Così viene descritto un certo Pozzo, che teneva una bottega di “frittolin” dalle parti di Ponte san Grisostomo a Venezia dal grande Elio Zorzi nel suo libro “Osterie Veneziane”. E aggiunge:
«Nulla in ciò di strano, o di stupefacente, per gli abituali clienti del fritolin. Non v’è stato forse paese nel quale i rapporti tra le classi sociali, rigidamente definiti da una inflessibile legge gerarchica, siano stati con maggior eleganza che a Venezia lubrificati dall’indole bonaria e comunicativa delle persone.»
La cucina veneziana preferisce generalmente due forme di cottura: l’arrostimento sulla graticola o “graela” e la frittura in olio. In fatto di frittura, la specialità veneziana consiste nell’arte del friggere, ed in quest’arte non vi era al mondo chi superasse i frittolini.
Il «Bàcaro»
Tra le osterie popolari un nuovo elemento, creato nell’ottocento, ha preso a Venezia un posto predominante. Il “Bacàro”.
La parola “bàcaro” deriva dall’estro di un vecchio gondoliere, campione di remi, che entrato in una nuova osteria appena avviata assaggiò il vino del nuovo avventore con quell’aria di importanza che in questa occasione sogliono assumere gli intenditori; bevette un sorso breve, lo biascicò due o tre volte, raccogliendo tutte le sue facoltà sensorie nel palato; poi emise un grugnito di approvazione, vuotò il bicchiere fino all’ultima goccia, schioccò la lingua, ed esclamò:
«Bon!
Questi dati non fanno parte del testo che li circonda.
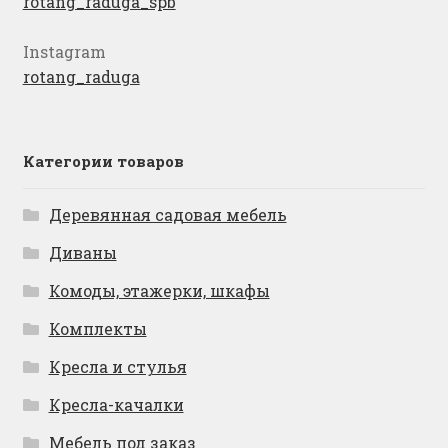
rotang_raduga_spb
Instagram
rotang_raduga
Категории товаров
Деревянная садовая мебель
Диваны
Комоды, этажерки, шкафы
Комплекты
Кресла и стулья
Кресла-качалки
Мебель под заказ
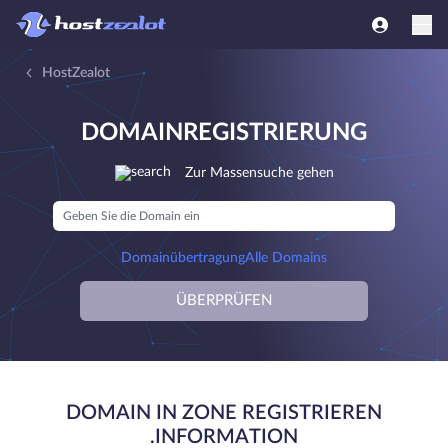
HostZealot
DOMAINREGISTRIERUNG
Zur Massensuche gehen
Domainübertragung
Alle Domains
ÜBERPRÜFEN
DOMAIN IN ZONE REGISTRIEREN
.INFORMATION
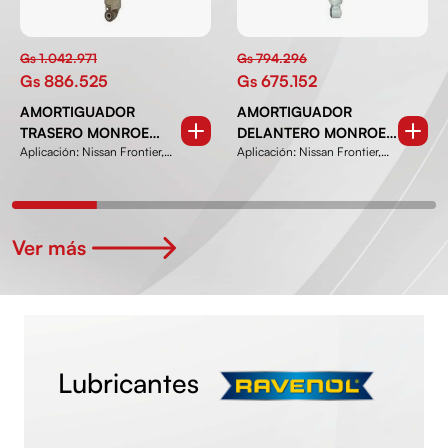
Gs 1.042.971
Gs 794.296
Gs 886.525
Gs 675.152
AMORTIGUADOR
AMORTIGUADOR
TRASERO MONROE
DELANTERO MONROE
Aplicación: Nissan Frontier,
Aplicación: Nissan Frontier,
5LD65385T
5LD65384D
NP300 D23 del 2...
Navara, NP300 D...
Ver más
Lubricantes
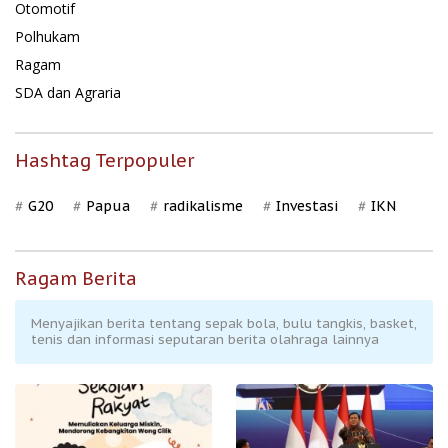
Otomotif
Polhukam
Ragam
SDA dan Agraria
Hashtag Terpopuler
G20
Papua
radikalisme
Investasi
IKN
Ragam Berita
Menyajikan berita tentang sepak bola, bulu tangkis, basket,
tenis dan informasi seputaran berita olahraga lainnya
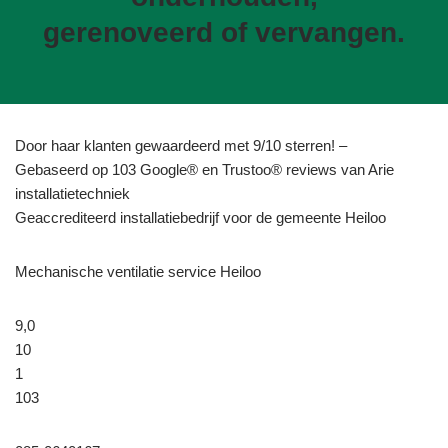
gerenoveerd of vervangen.
Door haar klanten gewaardeerd met 9/10 sterren! –
Gebaseerd op 103 Google® en Trustoo® reviews van Arie
installatietechniek
Geaccrediteerd installatiebedrijf voor de gemeente Heiloo
Mechanische ventilatie service Heiloo
9,0
10
1
103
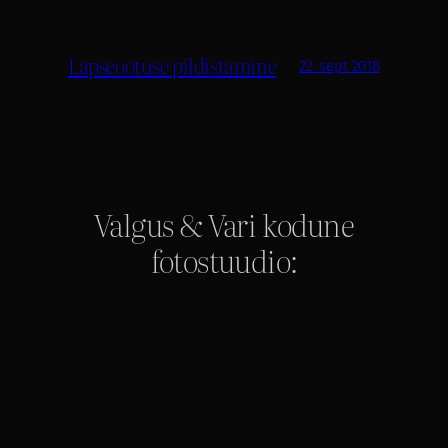
Lapseootuse pildistamine
22. sept 2018
Valgus & Vari kodune
fotostuudio:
Bon! Questo xe proprio un vin… un vin de bàcaro!»
Questa parola “bàcaro” egli l’aveva coniata così, al momento, la parole piacque, si diffuse e rimase.
L’espressione era stata probabilmente inspirata dalla parola veneziana “bàcara”, che significa brigatella di persone che fanno strepito o sconcio rumore; far “bàcara” significa divertirsi mangiando in compagnia, allegria smoderata.
Ecco che i “bàcari” divennero quindi quei locali di aggregazione dove bere del buon vino, mangiare e conversare in allegria.
Nota: Gli attuali pub, birrerie, enoteche, ecc. in cui si incontrano i giovani contemporanei, non hanno nulla di nuovo rispetto ai “bàcari” veneziani dell’800. A dimostrazione dello spessore di cultura popolare espresso dalla Serenissima.
Questo è lo spirito di Shily Streetfood: ottimo vino, buona birra, cucina tradizionale semplice e genuina, sano divertimento.